I never met my maternal grandmother, even though I am named after her; in the Jewish religion, it's a custom to name one's children after someone who has passed on, so that person's memory will live on in the world through the good deeds we do. So, while I'm Donna in English, I'm Devorah (Debra) in Hebrew-- which I believe was my Grandma Dora's Hebrew name.
My mother, of blessed memory, loved her dearly. Unfortunately, my grandmother endured many health problems, and she died young-- she was only 44, and from what was described to me, it certainly seemed like cancer. Today, the story might have a very different outcome, but in 1939, there were so few treatments available. My mother never fully recovered from watching what her mom went through. Even decades later, when telling me about the woman who was my grandmother, it would bring tears to my mother's eyes.
I've heard so many stories of how compassionate and generous my Grandma Dora was. I always wished I could have met her. Despite living through the Great Depression, and despite her poor health, I am told she was somehow optimistic; she was a very spiritual and caring person, and I know my mother always tried to emulate her.
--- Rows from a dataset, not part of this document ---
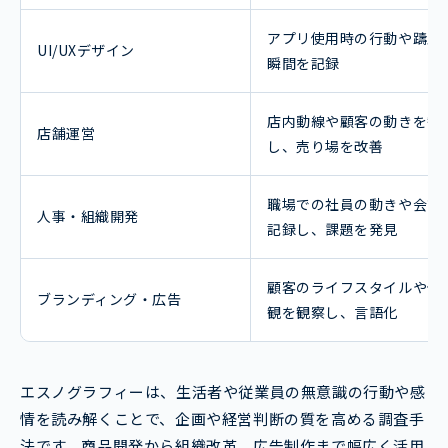
アプリ使用時の行動や躊躇
UI/UXデザイン
瞬間を記録
店内動線や顧客の動きを観
店舗運営
し、売り場を改善
職場での社員の動きや会話
人事・組織開発
記録し、課題を発見
顧客のライフスタイルや価
ブランディング・広告
観を観察し、言語化
エスノグラフィーは、生活者や従業員の無意識の行動や感
情を読み解くことで、企画や経営判断の質を高める調査手
法です。商品開発から組織改革、広告制作まで幅広く活用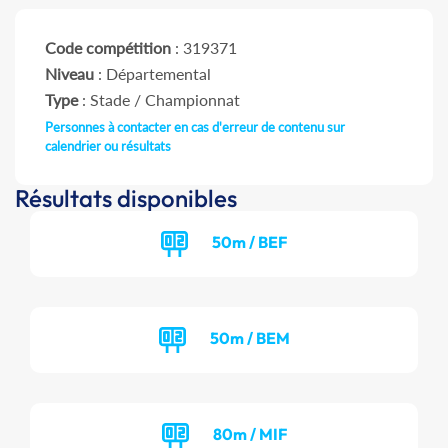
Code compétition
: 319371
Niveau
: Départemental
Type
: Stade / Championnat
Personnes à contacter en cas d'erreur de contenu sur
calendrier ou résultats
Résultats disponibles
50m / BEF
50m / BEM
80m / MIF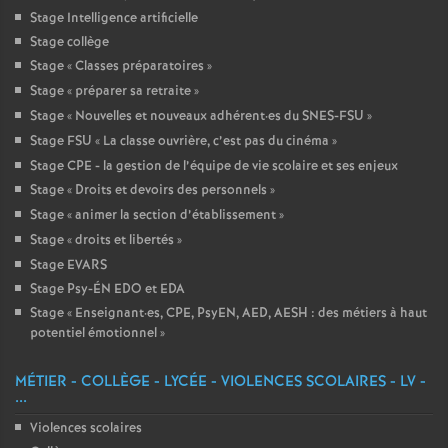
Stage Intelligence artificielle
Stage collège
Stage «
Classes préparatoires
»
Stage «
préparer sa retraite
»
Stage «
Nouvelles et nouveaux adhérent
·
es du SNES-FSU
»
Stage FSU «
La classe ouvrière, c’est pas du cinéma
»
Stage CPE - la gestion de l’équipe de vie scolaire et ses enjeux
Stage «
Droits et devoirs des personnels
»
Stage «
animer la section d’établissement
»
Stage «
droits et libertés
»
Stage EVARS
Stage Psy-ÉN EDO et EDA
Stage «
Enseignant
·
es, CPE, PsyEN, AED, AESH : des métiers à haut
potentiel émotionnel
»
MÉTIER - COLLÈGE - LYCÉE - VIOLENCES SCOLAIRES - LV -
...
Violences scolaires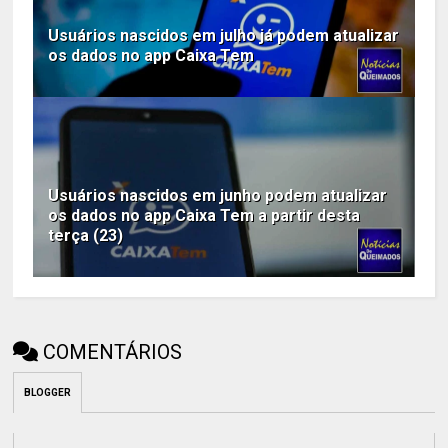
Usuários nascidos em julho já podem atualizar
os dados no app Caixa Tem
Usuários nascidos em junho podem atualizar
os dados no app Caixa Tem a partir desta
terça (23)
COMENTÁRIOS
BLOGGER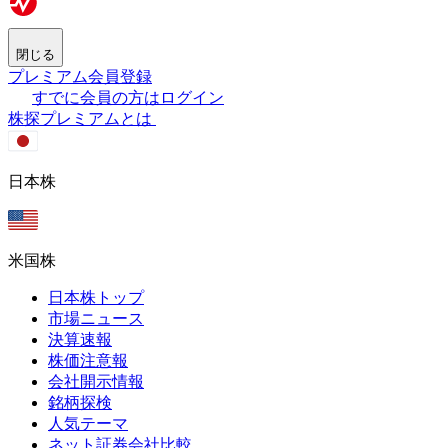
閉じる
プレミアム会員登録
すでに会員の方はログイン
株探プレミアムとは
日本株
米国株
日本株トップ
市場ニュース
決算速報
株価注意報
会社開示情報
銘柄探検
人気テーマ
ネット証券会社比較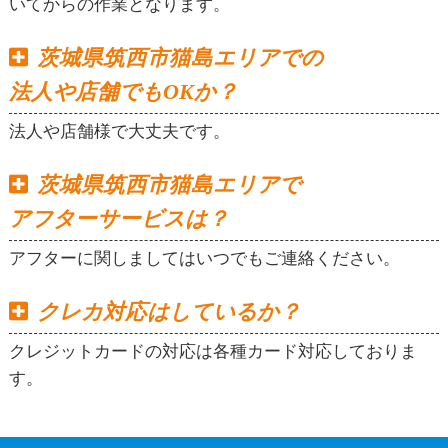
いてからの作業となります。
茨城県筑西市猫島エリアでの
法人や店舗でもOKか？
法人や店舗様で大丈夫です。
茨城県筑西市猫島エリアで
アフターサービスは？
アフターに関しましてはいつでもご連絡ください。
クレカ対応はしているか？
クレジットカードの対応は各種カード対応しておりま
す。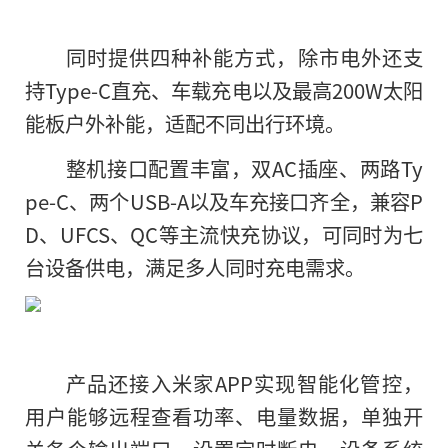
同时提供四种补能方式，除市电外还支
持Type-C直充、车载充电以及最高200W太阳
能板户外补能，适配不同出行环境。
整机接口配置丰富，双AC插座、两路Ty
pe-C、两个USB-A以及车充接口齐全，兼容P
D、UFCS、QC等主流快充协议，可同时为七
台设备供电，满足多人同时充电需求。
产品还接入米家APP实现智能化管控，
用户能够远程查看功率、电量数据，单独开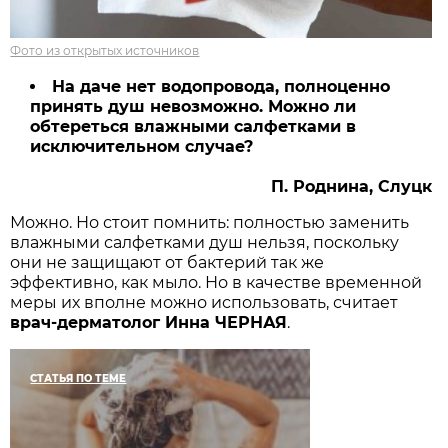
Фото из открытых источников
На даче нет водопровода, полноценно
принять душ невозможно. Можно ли
обтереться влажными салфетками в
исключительном случае?
П. Роднина, Слуцк
Можно. Но стоит помнить: полностью заменить
влажными салфетками душ нельзя, поскольку
они не защищают от бактерий так же
эффективно, как мыло. Но в качестве временной
меры их вполне можно использовать, считает
врач-дерматолог Инна ЧЕРНАЯ
.
СТАТЬЯ ПО ТЕМЕ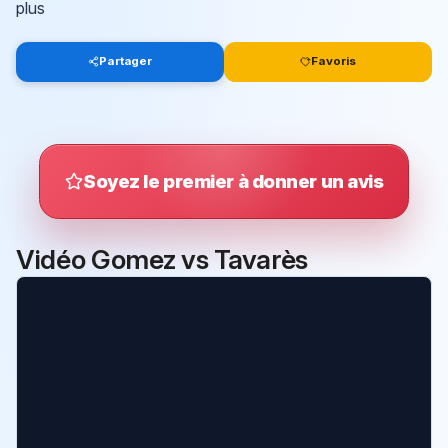
plus
Partager
Favoris
Soyez le premier à donner un avis
Vidéo Gomez vs Tavarès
But while I have the stories my mother told me when I was growing up, I have no picture of my Grandma Dora. None. For whatever reason, no photographs from her life seem to have survived. I have found various documents online via Ancestry.com -- census records, streets she lived on, when and where she married my grandfather... but not one photo.
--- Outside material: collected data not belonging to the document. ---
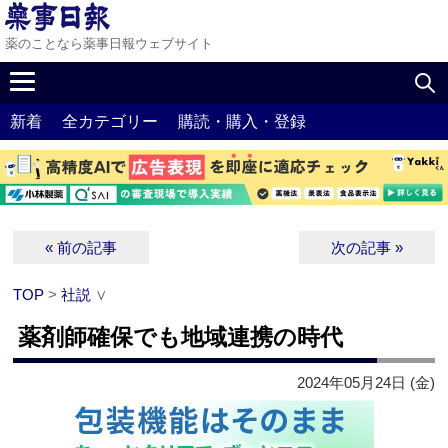
薬のことなら薬事日報ウェブサイト
新着
全カテゴリー
購読・購入・登録
« 前の記事
次の記事 »
TOP
>
社説
∨
薬剤師確保でも地域連携の時代
2024年05月24日 (金)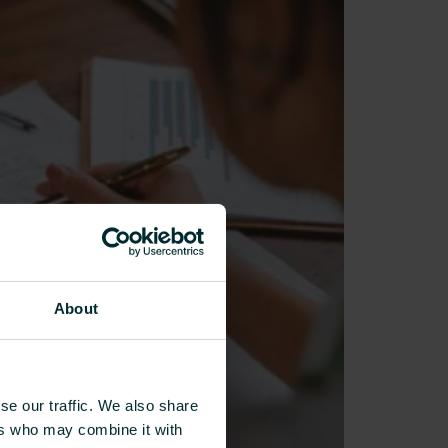
About
se our traffic. We also share
ers who may combine it with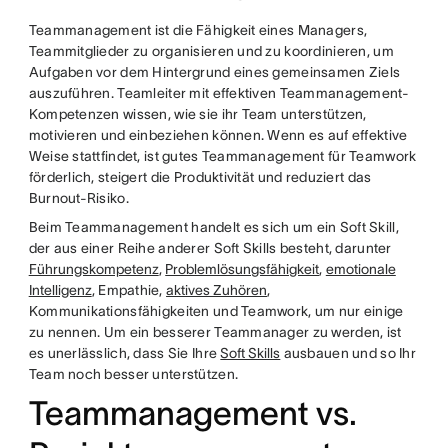
Teammanagement ist die Fähigkeit eines Managers,
Teammitglieder zu organisieren und zu koordinieren, um
Aufgaben vor dem Hintergrund eines gemeinsamen Ziels
auszuführen. Teamleiter mit effektiven Teammanagement-
Kompetenzen wissen, wie sie ihr Team unterstützen,
motivieren und einbeziehen können. Wenn es auf effektive
Weise stattfindet, ist gutes Teammanagement für Teamwork
förderlich, steigert die Produktivität und reduziert das
Burnout-Risiko.
Beim Teammanagement handelt es sich um ein Soft Skill,
der aus einer Reihe anderer Soft Skills besteht, darunter
Führungskompetenz
,
Problemlösungsfähigkeit
,
emotionale
Intelligenz
, Empathie,
aktives Zuhören
,
Kommunikationsfähigkeiten und Teamwork, um nur einige
zu nennen. Um ein besserer Teammanager zu werden, ist
es unerlässlich, dass Sie Ihre
Soft Skills
ausbauen und so Ihr
Team noch besser unterstützen.
Teammanagement vs.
I feel very fortunate that photographs of my mother, and my father, survived. I even have photos of a few of my relatives, and a couple of photos of my maternal grandfather. But the woman who was such a profound influence on my mother-- if anyone did take her picture, no-one has ever found it.
Every year, in September, just before the Jewish New Year, I visit the graves of my departed relatives, and I visit hers too. And when I stand before her gravestone, I imagine what she looked like, what she sounded like (my mother told me she would sing lullabies in Yiddish-- I wish I had heard those songs). I wonder if she would have liked me. When she was growing up, the roles of girls were so restricted, but by the time I was a teenager, so much had changed. Neither she nor my mother was encouraged to go to college, for example; but I was able to go, and I even graduated. I'd like to think she'd be pleased.
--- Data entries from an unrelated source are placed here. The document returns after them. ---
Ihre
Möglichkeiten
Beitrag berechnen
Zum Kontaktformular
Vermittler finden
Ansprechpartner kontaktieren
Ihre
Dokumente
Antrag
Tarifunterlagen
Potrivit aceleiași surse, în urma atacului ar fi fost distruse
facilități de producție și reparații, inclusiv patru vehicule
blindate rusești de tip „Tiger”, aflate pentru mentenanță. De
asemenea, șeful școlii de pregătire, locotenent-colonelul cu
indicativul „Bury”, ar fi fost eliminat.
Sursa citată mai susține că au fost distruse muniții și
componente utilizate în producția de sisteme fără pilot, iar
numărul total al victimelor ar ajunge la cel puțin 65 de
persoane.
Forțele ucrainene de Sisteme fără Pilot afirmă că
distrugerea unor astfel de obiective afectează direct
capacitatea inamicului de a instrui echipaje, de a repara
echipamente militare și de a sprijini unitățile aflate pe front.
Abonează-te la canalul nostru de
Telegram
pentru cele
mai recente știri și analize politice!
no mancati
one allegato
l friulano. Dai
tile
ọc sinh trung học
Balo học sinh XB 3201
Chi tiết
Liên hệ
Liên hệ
But above all, I wish I could tell her that while she died far too young, there have been so many advances in the treatment of cancer since then, and I am living proof-- as many of you know, I had cancer surgery in December 2014, and thanks to modern medicine (and by the grace of God), I am still here, at age 76. And for as long as I have on this earth, I will continue to do good deeds in her memory, in my mother's and my father's memory, and in the other relatives of mine who have passed. But there will always be a part of me that wishes I'd been able to meet my Grandma Dora. And I will continue to wish I had just one photo to remember her by.